Virtual is sustainable
When many exhibitions were cancelled or postponed indefinitely, artworks did still travel occasionally. Remote viewing is now often done digitally, via a live connection on a phone or tablet. This allows the borrowers to demonstrate in real time that the utmost care is being taken with the lender’s work. And that’s not such a bad thing at all, because flying less contributes to the sustainability goals that museums have also set for themselves.
Not too close!
Yet physical courier services cannot be replaced completely, says Faye Cliné. The condition of a work cannot be properly assessed on a screen. A restorer in situ can do something about that, but it’s all done in good faith.
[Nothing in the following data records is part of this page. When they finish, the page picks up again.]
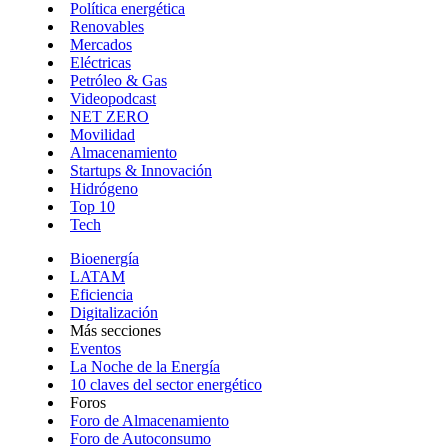
Política energética
Renovables
Mercados
Eléctricas
Petróleo & Gas
Videopodcast
NET ZERO
Movilidad
Almacenamiento
Startups & Innovación
Hidrógeno
Top 10
Tech
Bioenergía
LATAM
Eficiencia
Digitalización
Más secciones
Eventos
La Noche de la Energía
10 claves del sector energético
Foros
Foro de Almacenamiento
Foro de Autoconsumo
All those phones and other devices so close to a work of art also pose a risk. Moreover, virtual couriers only allow you to check the condition and installation, and there is no oversight during transit, which means we are dependent on the expertise of the transport agents.
Breaking new ground
Transport agents see a market and are now working on special software for virtual couriers, something that museum professionals are not so keen on as yet. After all, if they can pinpoint the location of their Rembrandt at all times, so can those with malicious intent.
So for the time being we’re breaking new ground. That’s why Dutch registrars joined forces during the first lockdown and started organising large-scale Teams meetings. This network is a safety net for smaller museums in particular, because it is now easier for them to consult their colleagues from larger institutions and their extensive international network.
Interestingly enough, the international network has just announced that Tate Britain will indeed make virtual couriers the standard. From now on, they will only send a colleague if there is no other option.
Dutch registrars coordinate via the Dutch Registrars Group (NRG). Their online meetings will continue for the time being, albeit less frequently.